Replicating Carved Poetry at Angel Island

“The poems at Angel Island are among the most dramatic finds in American literature”
Karen L. Polster, University of California, Riverside.

Between 1910 and 1940, as many as 175,000 Chinese immigrants were detained and processed at the Angel Island Immigration Station in San Francisco, California.  While interred under harsh conditions, many people carved poems into the Douglas Fir wall boards.  More than graffiti, these poems have become a touchstone for aspects of the Chinese experience in California.

The Museum of Chinese in America, when planning their new building in New York City, chose to include a prominent reference to the poems at Angel Island.  Cynthia Lee, VP of Exhibitions, Programs & Collections for MOCA, proposed creating a replica of an important poem in the Immigrant Station.  While there are hundreds of poems carved into the walls of the Angel Island Immigration Station, a poem referred to as #69 is regarded as an especially fine example of classical Cantonese techniques.

Angel Island Immigration Station Poem #69

The authors of the poems at Angel Island are unknown but their writing is now being protected

With the support of the Angel Island Immigrant Station Foundation and David Matthews, public safety coordinator, California State Parks, and an INSIGHT partner non-profit CyArk, an INSIGHT team completed digital capture of Poem #69.  A detail of the resulting scan data is shown in a false-color image, below.  The sampling density was ~0.1mm in order to capture the subtleties of carving present in the work.

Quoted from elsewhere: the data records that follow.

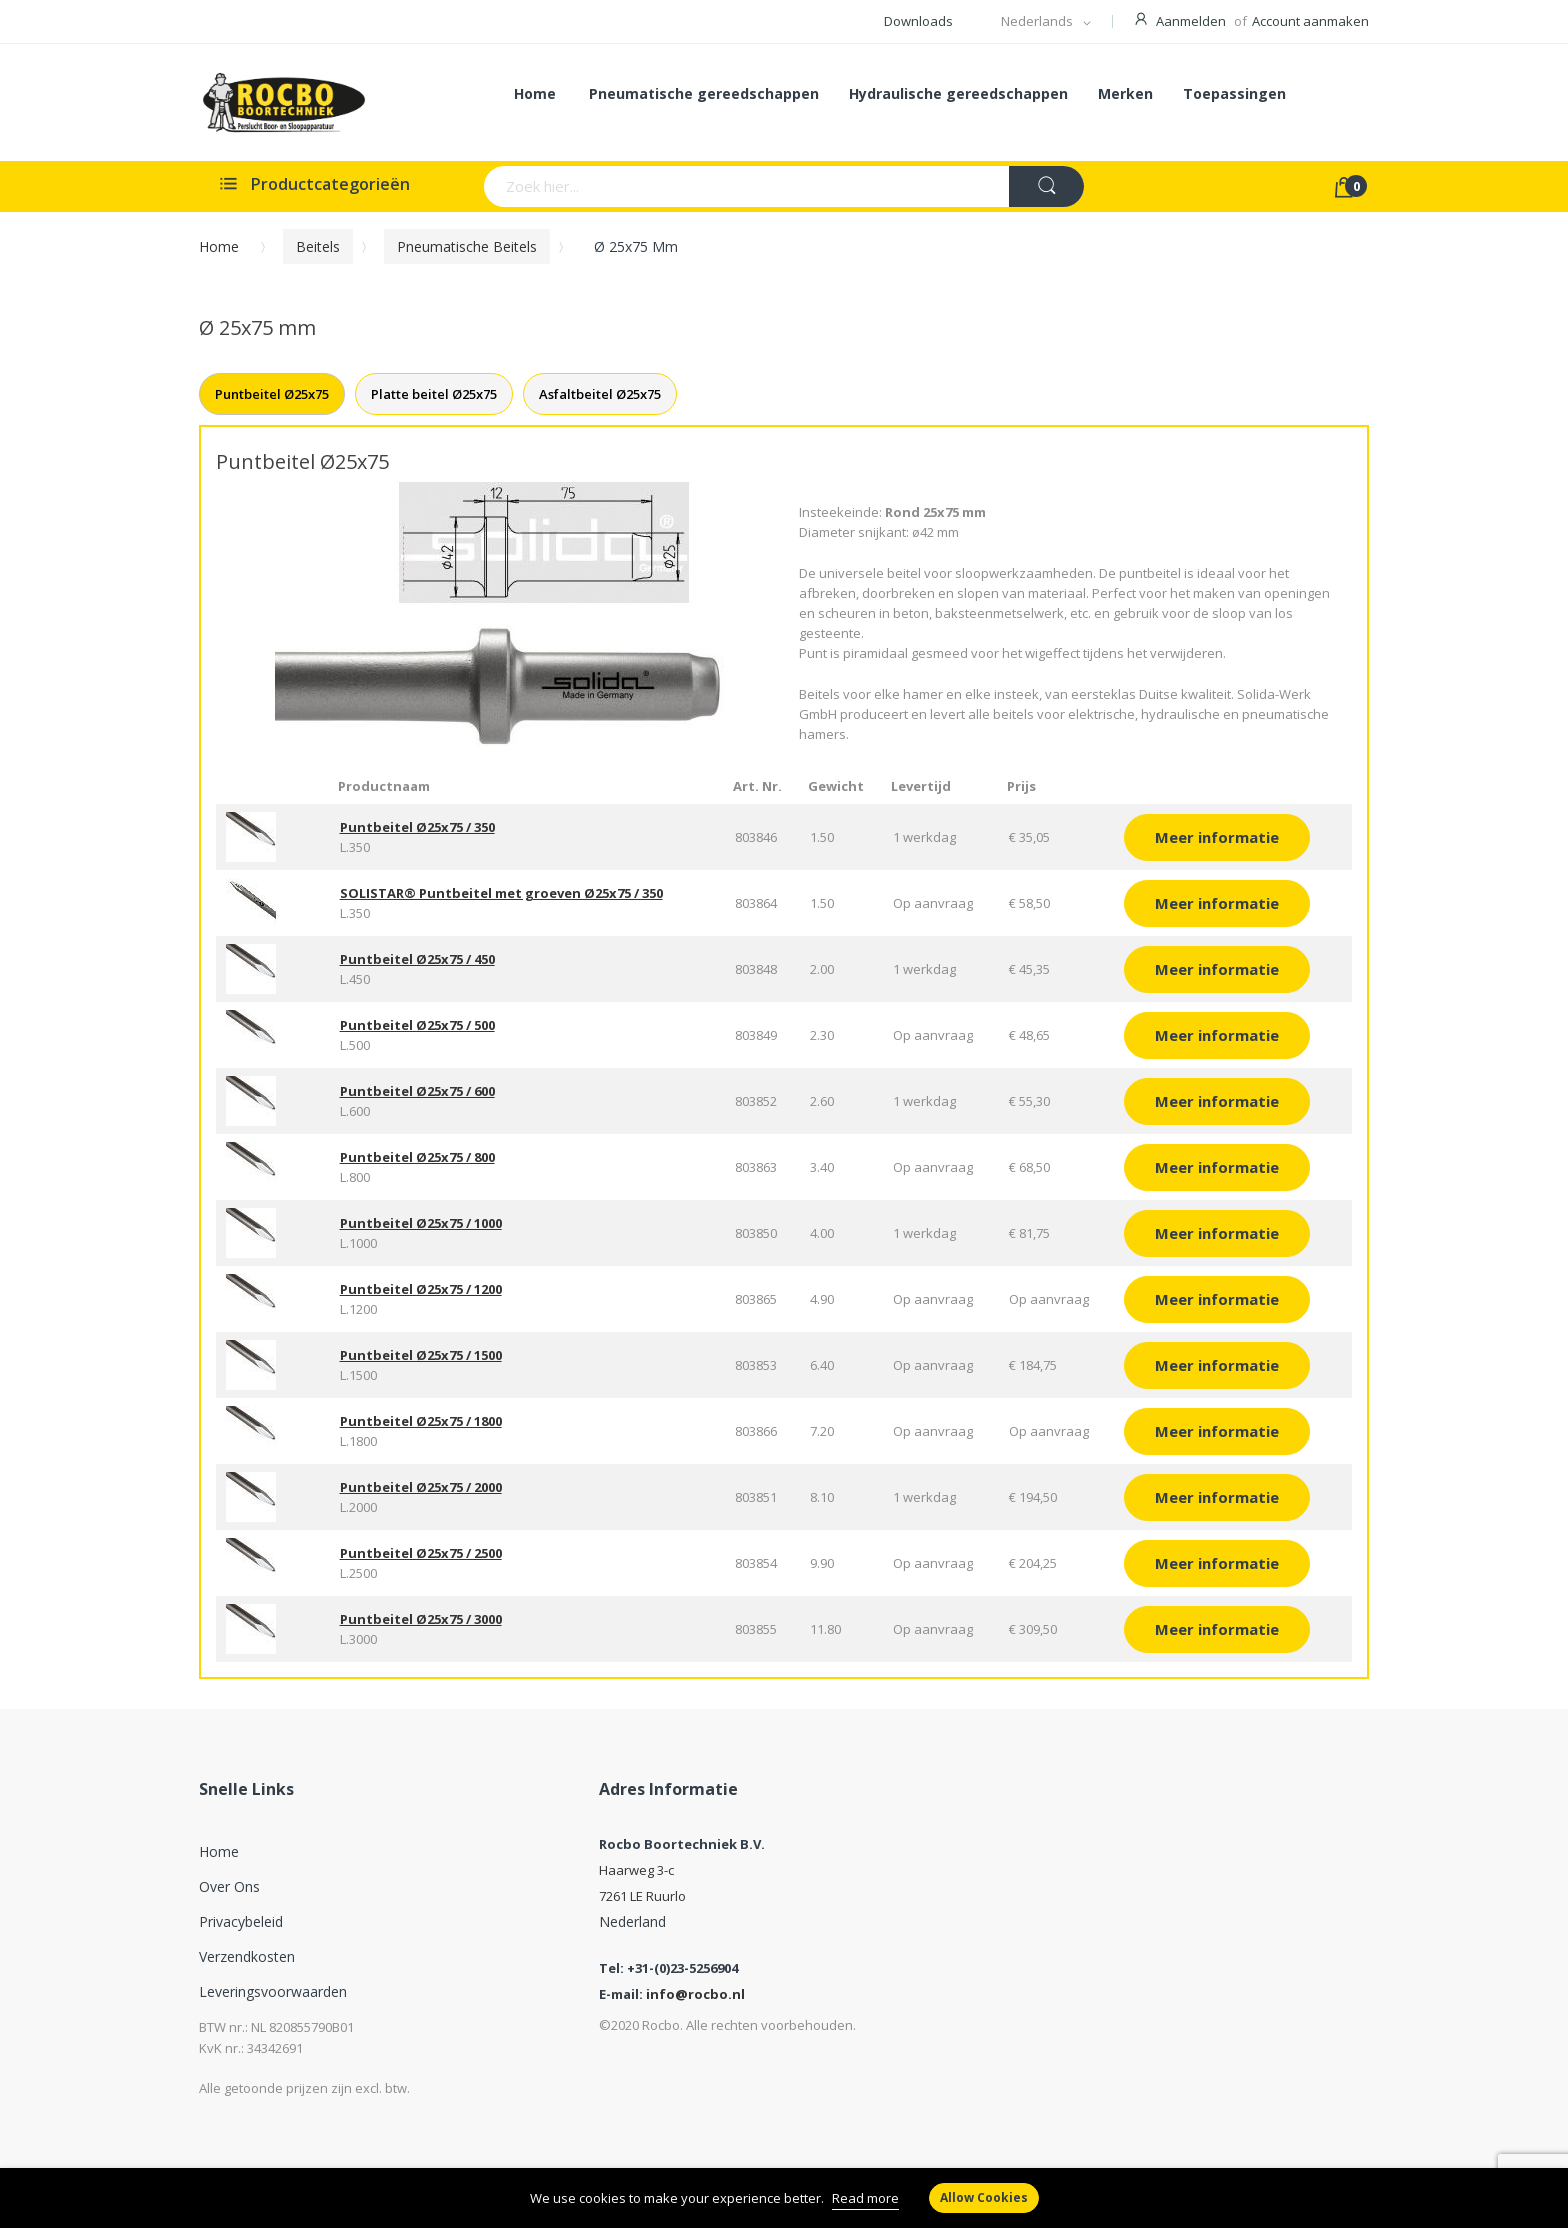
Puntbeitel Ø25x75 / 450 (417, 959)
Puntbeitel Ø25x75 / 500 (417, 1025)
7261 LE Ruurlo (642, 1896)
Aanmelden (1191, 21)
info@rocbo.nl (695, 1994)
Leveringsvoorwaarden (273, 1991)
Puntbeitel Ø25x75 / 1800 (421, 1421)
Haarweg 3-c (636, 1870)
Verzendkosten (247, 1956)
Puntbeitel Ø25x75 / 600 (417, 1091)
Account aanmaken (1310, 21)
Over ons (229, 1886)
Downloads (918, 21)
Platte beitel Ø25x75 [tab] (434, 394)
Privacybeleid (241, 1921)
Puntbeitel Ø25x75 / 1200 (421, 1289)
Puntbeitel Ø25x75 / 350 (417, 827)
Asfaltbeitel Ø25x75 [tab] (600, 394)
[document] (784, 2198)
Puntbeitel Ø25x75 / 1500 (421, 1355)
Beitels (318, 246)
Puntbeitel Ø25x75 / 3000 (421, 1619)
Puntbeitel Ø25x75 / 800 (417, 1157)
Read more (865, 2198)
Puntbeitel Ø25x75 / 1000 (421, 1223)
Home (219, 246)
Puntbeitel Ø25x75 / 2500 (421, 1553)
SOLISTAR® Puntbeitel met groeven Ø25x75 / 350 (501, 893)
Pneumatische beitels (467, 246)
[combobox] (668, 186)
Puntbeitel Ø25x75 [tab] (272, 394)
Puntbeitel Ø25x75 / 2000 (421, 1487)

Numerous individual laser scans were taken and subsequently merged into a single polygonal mesh, shown below.  We then adapted the mesh into a ‘watertight’ STL milling file suitable for use by a CNC machine.

Sandra Wheeler at the Brooklyn-based design firm Matterpractice received our milling file and contracted a CNC vendor to mill a replica of Poem #69 in new Douglas Fir planks.

The wooden reproduction of Poem #69 is now a featured object in MOCA’s new main exhibit hall, which opened in late 2009.  While it’s meant to evoke the original artifact, not match it, the final replica has a high level of spatial fidelity and has proved to be a practical, non-destructive ‘casting’ technique for the museum.

The AIISF has published the following translation for poem #69, which is pictured in the photograph below:

Detained in this wooden house for several tens of days,

It is all because of the Mexican exclusion law which implicates me.

It’s a pity heroes have no way of exercising their prowess.

I can only await the word so that I can snap Zu’s whip.

From now on, I am departing far from this building

All of my fellow villagers are rejoicing with me.

Don’t say that everything within is Western styled.

Even if it is built of jade, it has turned into a cage.